The evening of the next day, when we were at Lakon, the monsoon burst upon us. A great low-lying phalanx of black bellying clouds came up in battle array from the horizon, and, like a vast black curtain, quickly hid every star from our view. Then commenced the stupendous fight. Indra’s bolts, dashing in every direction, rent the clouds, and the rain came pouring down in torrents upon the thirsty earth.

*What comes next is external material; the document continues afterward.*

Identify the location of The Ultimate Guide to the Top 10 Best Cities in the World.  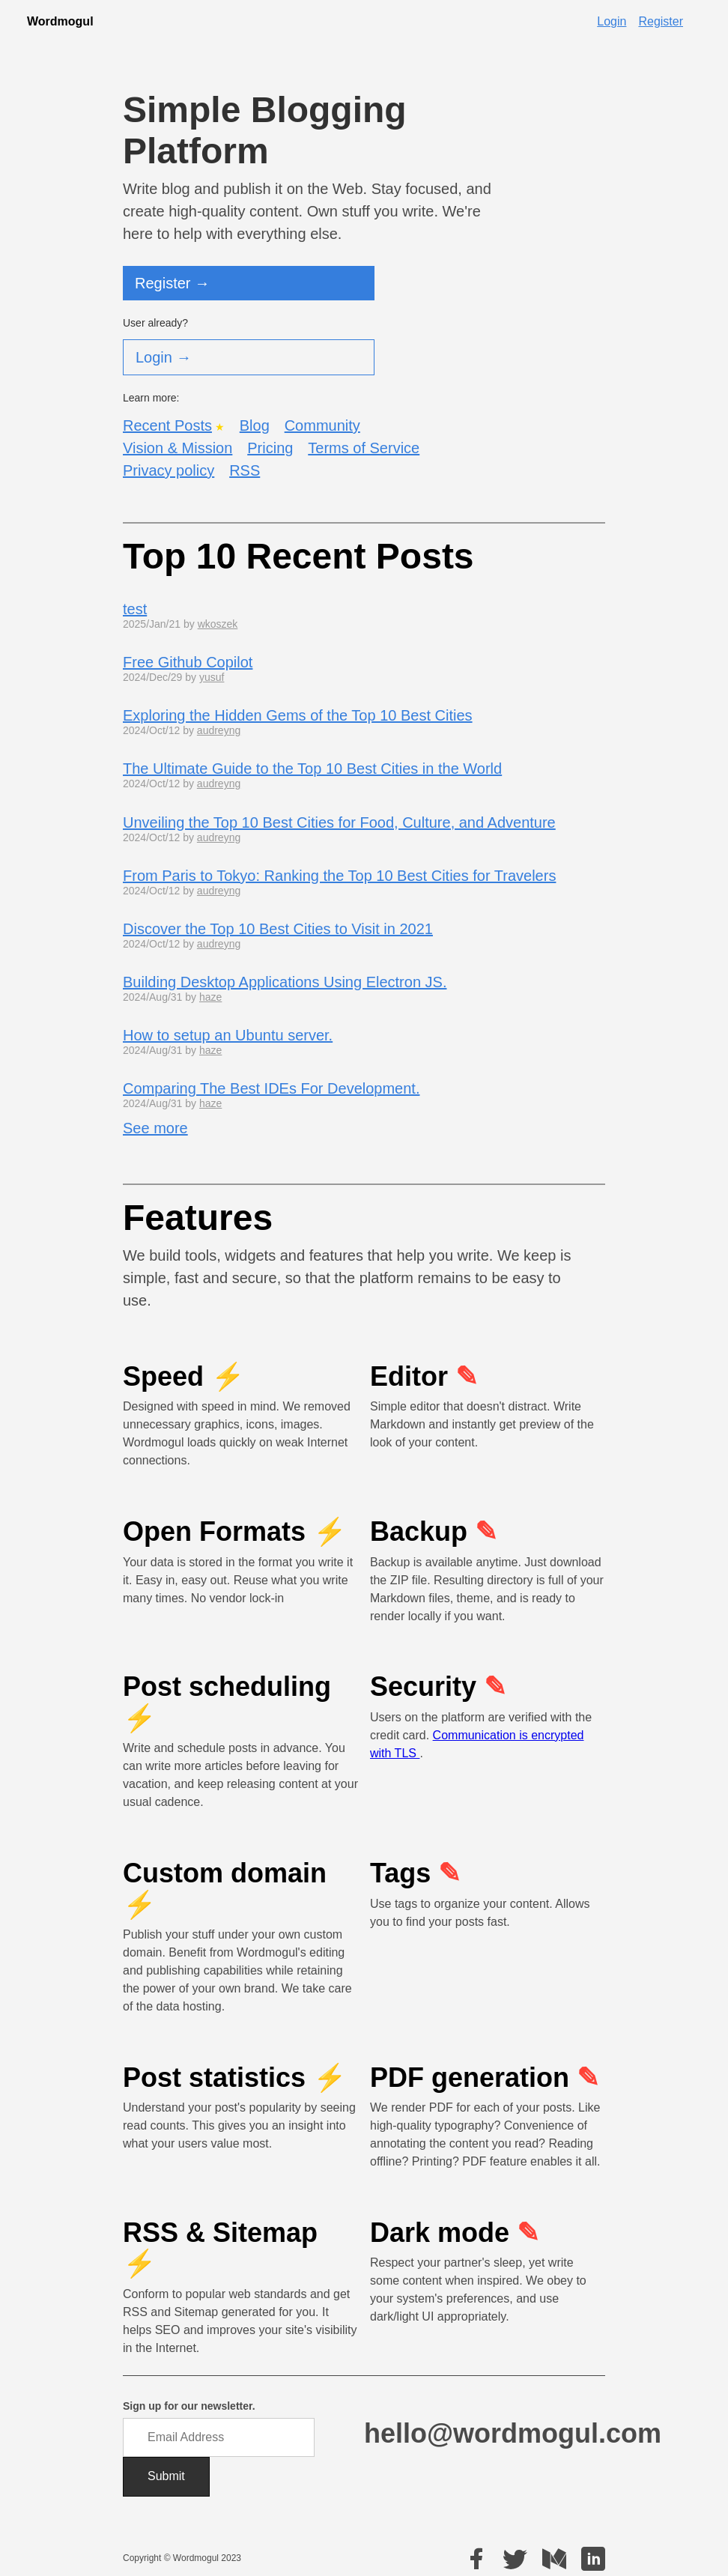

Amongst the Ping Shans, New Year’s Day is the same as in Burmah, and is fixed by the position of the sun and not by that of the moon. It is the time of the great Water Festival, when for three days Phya In, or Indra—the rain-god and king of the Dewahs—is supposed to descend at midnight to the earth to stay for three or four days. On the signal of his arrival being given, a formal prayer is made, and jars full of water, which have been placed at the door of each house, their mouths stoppered with green leaves, have their contents poured on the ground as a libation to the god, in order to ensure the prosperity of the household; and every one who has a gun hastens to fire it off as a salute to the rain-god.
The first thing in the morning the people take fresh pots of water to the monasteries, and present them to the abbot and his monks; and in the afternoon the women proceed to the temples to wash the images, and later on freely douse their grandparents and other aged relatives. The scene of the image-washing is highly picturesque. Before leaving home for the temples, the women compound various perfumery from spices and flowers, which, when duly prepared, is cast into a metal basin—sometimes of silver—filled with fresh well-water. Newly cut flowers lie on the surface of the water, and likewise deck the hair of the women and girls, and even the top-knots of the little boys who accompany them.
Each woman, and even tiny little girl, bears a basin of perfumed water in her hands, and all trip along gaily, dressed in all the finery at their disposal, chatting and jesting merrily together, to the temple. As they enter its grounds, which are enclosed by low white-plastered brick walls, along two sides of which are erected sheds for the accommodation of pilgrims, the abbot and his monks, in their bright yellow garments, and with their bald pates glistening in the sun, may be seen strolling amongst the pleasant shady fruit-trees. Everything has been kept neat and trim by the pious villagers, not even a stray leaf is to be seen, and fresh sand has been scattered about the grounds as a finishing touch. The great white-walled temple, with its handsome many-tiered roof, and its floor raised some feet from the ground, stands with its door facing the entrance-gate, and a broad flight of steps, with handsome side walls surmounted by great plastered dragons embellished with coloured glass scales of various tints, and the bottoms of beer-bottles for eyes, leads up to the double entrance-door.